Mini Conto | A Queda

Se anjos não possuem livre-arbítrio, o que explica a queda do Primeiro Anjo?
Resolvi imaginar como teria sido e o resultado é este texto.

Pintura em preto e branco representando a queda de um anjo do paraíso

Não havia nuvens no céu quando ele pensou o que pensou. Até então, sua vida seguia como seguia todos os dias até ali; reverência após reverência ao Santo dos Santos e assim por toda a eternidade, era o que ele pensava. Mas, naquele dia sem data, sem hora e sem local marcado, um pensamento pairou em sua mente, até então, incólume de pensamentos estranhos: por que? Perguntara-se ele. Não havia uma resposta, pelo menos não àquela altura. Mas, dia após dia, essa pergunta martelava-lhe a mente cada vez mais e cada vez mais ele se sentia intrigado sobre o porquê de fazer o que fazia todos os dias ad infinitum.

Ele era o maior dos Anjos, o portador da Luz, criação do Deus maior. Ele existia antes da humanidade vir à luz do dia, conhecia os planos do Criador e seus desejos para a eternidade. Ainda assim, em algum momento inoportuno os porquês surgiram em sua mente e desde então uma inquietude tomara conta de seu espírito. Por que Deus o criara, para que fim ele existia, a quem ele servia, quais eram as suas vontades e qual era o seu destino? Todas essas perguntas assombravam-lhe a mente que, até então, permanecia imaculada, pura e livre de questionamentos. Ele era um Anjo, o maior deles e, como tal, dúvidas não tinham espaço em sua mente servil e submissa a Deus. Mas, por algum acaso do destino, a dúvida nasceu em sua mente e, desde então, sua vida nunca mais foi a mesma.

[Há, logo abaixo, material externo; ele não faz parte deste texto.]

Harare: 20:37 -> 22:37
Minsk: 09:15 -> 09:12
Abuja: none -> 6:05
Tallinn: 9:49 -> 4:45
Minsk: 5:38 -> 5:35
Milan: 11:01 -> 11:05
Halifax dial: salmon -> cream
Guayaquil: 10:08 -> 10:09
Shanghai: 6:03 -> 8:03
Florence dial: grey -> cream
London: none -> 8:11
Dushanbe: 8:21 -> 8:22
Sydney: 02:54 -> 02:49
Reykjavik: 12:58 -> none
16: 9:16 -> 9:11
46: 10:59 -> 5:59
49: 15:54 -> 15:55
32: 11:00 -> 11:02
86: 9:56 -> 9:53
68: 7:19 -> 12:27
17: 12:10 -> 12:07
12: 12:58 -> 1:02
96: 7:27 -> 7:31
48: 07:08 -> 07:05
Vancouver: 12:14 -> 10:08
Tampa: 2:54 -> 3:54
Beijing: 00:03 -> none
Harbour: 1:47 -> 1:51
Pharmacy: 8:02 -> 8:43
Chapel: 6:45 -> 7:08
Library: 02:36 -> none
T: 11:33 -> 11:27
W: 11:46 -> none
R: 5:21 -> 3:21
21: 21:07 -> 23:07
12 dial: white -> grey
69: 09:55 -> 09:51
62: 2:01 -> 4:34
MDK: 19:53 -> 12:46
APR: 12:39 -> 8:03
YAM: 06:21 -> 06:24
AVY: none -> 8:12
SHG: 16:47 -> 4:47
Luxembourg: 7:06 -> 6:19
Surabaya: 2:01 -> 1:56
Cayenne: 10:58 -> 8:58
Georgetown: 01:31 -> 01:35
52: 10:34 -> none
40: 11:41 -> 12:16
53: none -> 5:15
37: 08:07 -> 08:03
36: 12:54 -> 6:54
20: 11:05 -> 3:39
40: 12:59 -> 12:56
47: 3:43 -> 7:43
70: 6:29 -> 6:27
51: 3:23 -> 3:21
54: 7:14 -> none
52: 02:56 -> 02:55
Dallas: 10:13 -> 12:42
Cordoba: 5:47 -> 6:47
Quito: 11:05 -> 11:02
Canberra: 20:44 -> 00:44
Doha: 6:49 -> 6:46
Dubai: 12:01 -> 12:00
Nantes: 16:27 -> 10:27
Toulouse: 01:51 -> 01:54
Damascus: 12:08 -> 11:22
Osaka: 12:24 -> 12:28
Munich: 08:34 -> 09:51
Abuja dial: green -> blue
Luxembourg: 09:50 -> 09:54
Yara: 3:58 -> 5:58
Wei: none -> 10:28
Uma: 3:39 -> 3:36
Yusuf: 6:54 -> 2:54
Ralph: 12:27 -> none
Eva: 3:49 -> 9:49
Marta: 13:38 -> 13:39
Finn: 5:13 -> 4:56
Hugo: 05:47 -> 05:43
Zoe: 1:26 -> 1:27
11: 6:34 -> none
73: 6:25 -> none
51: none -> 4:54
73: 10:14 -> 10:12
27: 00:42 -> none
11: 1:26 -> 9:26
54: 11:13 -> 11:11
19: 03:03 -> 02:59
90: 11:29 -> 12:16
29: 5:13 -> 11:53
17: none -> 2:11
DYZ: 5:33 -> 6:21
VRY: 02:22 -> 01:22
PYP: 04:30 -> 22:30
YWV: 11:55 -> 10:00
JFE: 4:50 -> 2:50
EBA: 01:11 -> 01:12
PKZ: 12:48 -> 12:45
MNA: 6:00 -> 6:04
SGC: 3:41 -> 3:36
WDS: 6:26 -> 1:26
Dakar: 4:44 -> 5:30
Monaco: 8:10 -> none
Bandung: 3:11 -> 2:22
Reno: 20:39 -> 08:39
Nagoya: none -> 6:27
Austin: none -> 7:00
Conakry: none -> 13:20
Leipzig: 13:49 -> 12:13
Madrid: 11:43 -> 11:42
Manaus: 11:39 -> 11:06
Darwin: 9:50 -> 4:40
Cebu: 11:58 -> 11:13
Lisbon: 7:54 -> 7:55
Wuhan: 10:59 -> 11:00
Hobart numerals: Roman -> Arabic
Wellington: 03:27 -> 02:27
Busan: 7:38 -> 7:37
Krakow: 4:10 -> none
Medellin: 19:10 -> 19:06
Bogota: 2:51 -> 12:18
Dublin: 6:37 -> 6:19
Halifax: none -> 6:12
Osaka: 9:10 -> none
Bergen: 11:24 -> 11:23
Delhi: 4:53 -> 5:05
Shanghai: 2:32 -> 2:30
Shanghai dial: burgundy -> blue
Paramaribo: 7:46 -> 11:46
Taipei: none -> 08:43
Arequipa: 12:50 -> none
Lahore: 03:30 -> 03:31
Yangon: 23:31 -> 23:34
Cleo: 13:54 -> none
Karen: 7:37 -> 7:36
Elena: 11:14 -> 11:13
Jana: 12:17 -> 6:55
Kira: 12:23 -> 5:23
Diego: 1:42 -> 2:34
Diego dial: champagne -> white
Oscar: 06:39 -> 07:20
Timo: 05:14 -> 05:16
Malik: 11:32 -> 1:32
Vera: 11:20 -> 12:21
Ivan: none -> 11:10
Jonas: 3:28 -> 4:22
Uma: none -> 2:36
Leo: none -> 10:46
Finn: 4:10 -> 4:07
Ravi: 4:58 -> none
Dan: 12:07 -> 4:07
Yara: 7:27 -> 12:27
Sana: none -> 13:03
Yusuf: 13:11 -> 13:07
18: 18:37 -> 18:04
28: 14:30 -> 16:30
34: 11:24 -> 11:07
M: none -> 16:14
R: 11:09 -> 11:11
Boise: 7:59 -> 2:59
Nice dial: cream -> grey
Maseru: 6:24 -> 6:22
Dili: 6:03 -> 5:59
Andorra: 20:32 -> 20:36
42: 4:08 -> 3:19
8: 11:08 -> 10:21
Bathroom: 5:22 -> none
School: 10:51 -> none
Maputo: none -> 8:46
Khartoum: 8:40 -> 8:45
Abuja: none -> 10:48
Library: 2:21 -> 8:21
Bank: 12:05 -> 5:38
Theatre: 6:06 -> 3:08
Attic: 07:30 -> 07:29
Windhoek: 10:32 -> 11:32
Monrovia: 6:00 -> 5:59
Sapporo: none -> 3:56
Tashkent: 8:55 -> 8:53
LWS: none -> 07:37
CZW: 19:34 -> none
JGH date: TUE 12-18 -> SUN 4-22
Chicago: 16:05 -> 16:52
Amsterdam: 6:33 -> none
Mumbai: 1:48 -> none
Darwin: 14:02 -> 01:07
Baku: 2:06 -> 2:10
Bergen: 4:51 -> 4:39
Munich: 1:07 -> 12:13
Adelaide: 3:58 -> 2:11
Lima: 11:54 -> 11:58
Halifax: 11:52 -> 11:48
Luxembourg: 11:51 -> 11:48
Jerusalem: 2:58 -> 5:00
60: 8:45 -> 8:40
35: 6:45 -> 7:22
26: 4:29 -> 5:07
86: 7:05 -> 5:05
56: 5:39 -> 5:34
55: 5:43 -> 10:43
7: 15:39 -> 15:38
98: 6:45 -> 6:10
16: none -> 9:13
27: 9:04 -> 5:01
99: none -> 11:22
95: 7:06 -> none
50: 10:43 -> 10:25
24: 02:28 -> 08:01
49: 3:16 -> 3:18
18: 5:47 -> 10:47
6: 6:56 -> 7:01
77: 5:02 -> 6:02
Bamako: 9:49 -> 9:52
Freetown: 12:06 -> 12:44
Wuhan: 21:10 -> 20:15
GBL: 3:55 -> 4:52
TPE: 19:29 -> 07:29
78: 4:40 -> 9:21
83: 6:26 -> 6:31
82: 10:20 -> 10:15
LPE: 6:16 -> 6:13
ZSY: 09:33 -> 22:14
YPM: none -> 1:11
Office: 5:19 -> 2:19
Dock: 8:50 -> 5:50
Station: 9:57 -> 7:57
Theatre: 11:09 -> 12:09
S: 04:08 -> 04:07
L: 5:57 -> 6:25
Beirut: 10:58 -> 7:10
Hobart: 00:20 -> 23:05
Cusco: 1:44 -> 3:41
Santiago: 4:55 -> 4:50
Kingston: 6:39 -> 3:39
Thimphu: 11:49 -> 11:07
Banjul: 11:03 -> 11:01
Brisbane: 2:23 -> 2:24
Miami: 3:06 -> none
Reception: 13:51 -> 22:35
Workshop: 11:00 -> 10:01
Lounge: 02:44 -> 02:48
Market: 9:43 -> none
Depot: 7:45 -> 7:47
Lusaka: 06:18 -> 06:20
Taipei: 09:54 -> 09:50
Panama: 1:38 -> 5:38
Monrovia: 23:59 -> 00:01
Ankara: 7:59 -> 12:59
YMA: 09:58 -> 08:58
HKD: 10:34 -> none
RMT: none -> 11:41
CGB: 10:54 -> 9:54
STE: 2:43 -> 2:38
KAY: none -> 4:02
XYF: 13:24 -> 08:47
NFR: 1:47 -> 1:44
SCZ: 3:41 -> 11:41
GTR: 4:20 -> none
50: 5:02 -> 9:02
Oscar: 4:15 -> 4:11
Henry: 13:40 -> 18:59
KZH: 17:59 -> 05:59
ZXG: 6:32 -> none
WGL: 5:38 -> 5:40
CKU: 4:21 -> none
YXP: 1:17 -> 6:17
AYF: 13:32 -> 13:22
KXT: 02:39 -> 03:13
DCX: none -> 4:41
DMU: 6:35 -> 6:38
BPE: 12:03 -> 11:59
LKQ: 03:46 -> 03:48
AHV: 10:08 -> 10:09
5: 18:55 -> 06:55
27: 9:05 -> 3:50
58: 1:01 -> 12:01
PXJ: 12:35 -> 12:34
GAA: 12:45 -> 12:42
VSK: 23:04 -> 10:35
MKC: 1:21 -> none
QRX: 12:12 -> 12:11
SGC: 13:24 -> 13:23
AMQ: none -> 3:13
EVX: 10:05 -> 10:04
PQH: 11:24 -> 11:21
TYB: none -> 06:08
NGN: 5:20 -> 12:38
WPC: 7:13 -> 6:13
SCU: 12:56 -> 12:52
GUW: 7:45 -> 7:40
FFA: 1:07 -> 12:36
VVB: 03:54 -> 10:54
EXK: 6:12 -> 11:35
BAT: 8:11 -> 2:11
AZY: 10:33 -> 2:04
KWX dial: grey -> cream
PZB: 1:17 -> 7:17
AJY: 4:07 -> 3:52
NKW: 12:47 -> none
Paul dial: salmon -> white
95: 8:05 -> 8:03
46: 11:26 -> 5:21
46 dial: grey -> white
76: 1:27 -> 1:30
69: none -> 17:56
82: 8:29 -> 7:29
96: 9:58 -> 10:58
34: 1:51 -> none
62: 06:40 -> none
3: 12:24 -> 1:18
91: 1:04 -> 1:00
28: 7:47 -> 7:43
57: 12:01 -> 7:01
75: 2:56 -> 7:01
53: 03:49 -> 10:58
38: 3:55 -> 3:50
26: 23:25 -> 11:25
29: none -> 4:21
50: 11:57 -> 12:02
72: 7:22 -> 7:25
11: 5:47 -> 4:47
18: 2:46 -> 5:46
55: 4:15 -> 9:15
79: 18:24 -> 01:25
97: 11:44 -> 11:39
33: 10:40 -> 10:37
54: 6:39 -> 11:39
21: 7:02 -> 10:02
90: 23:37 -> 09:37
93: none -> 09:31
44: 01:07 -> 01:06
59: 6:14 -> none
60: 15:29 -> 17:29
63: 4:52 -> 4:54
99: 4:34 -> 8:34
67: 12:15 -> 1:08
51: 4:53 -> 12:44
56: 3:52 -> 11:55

Resolveu tirar satisfação com seu mestre divino. “Como assim ele questionaria a Deus?”, pensavam os outros anjos. Alguns entre eles, apesar de tudo, viam a cena com certa condescendência. Não que, além do Portador da Luz, houvessem outros anjos com os mesmos questionamentos, mas uma semente havia sido jogada entre eles e, pouco a pouco, ela começava a germinar e dar a luz a pequenos frutos. Deus, enraivecido com a ousadia de seu Primeiro Anjo, decidiu que ele estava desviado de suas ordens, desvirtuado de suas funções. E, por isso, merecia uma punição: cuidaria dos humanos que, há pouco, Deus criara. “Meu Senhor, que farei eu com estes homens, criaturas tão pequenas que mal sabem o que é a vida?”, perguntara-lhe o Anjo cético que, agora, experimentara o sabor da dúvida. “Cuide para que sigam meus caminhos não como tu fizeste, mas como Eu ordenei”, dissera Deus, com toda a autoridade. E o Anjo desceu para a Terra onde o primeiro homem e a primeira mulher experimentavam as maravilhas do primeiro mundo, a terra abençoada criada por um Deus misericordioso que, na verdade, era um tanto irascível e incapaz de aceitar questionamentos. O Anjo se fez carne e então, se fez serpente. Assim, seduziu o homem e a mulher para que comessem o fruto do conhecimento e assim conhecessem a verdade sobre Deus.

Mas, a verdade era que Deus não era tudo o que existia nesse mundo. O mundo era mais do que simples separação entre o bem e o mal, o preto e o branco. O conhecimento da verdade libertava, mas ao mesmo tempo, os prendia a uma constatação assustadora: nada está sob nosso controle. Assim, Deus, enraivecido pela atitude do Anjo em forma de serpente, o puniu condenando-o a se rastejar por toda a existência. Ao homem, deu-lhe as dores do trabalho pesado. À mulher, o sofrimento das dores do parto. A ambos, a luta por encontrar alimento e alento. Mas a Deus, aquele que colocara o fruto proibido no ponto mais especial do Jardim Secreto, não coube nenhuma punição, afinal, ele era Deus. Ao Anjo, a dor da condenação. A Deus, a absolvição.

Autor: Pedro H.C. de Sousa

Uma sombra daquilo que um dia eu fui.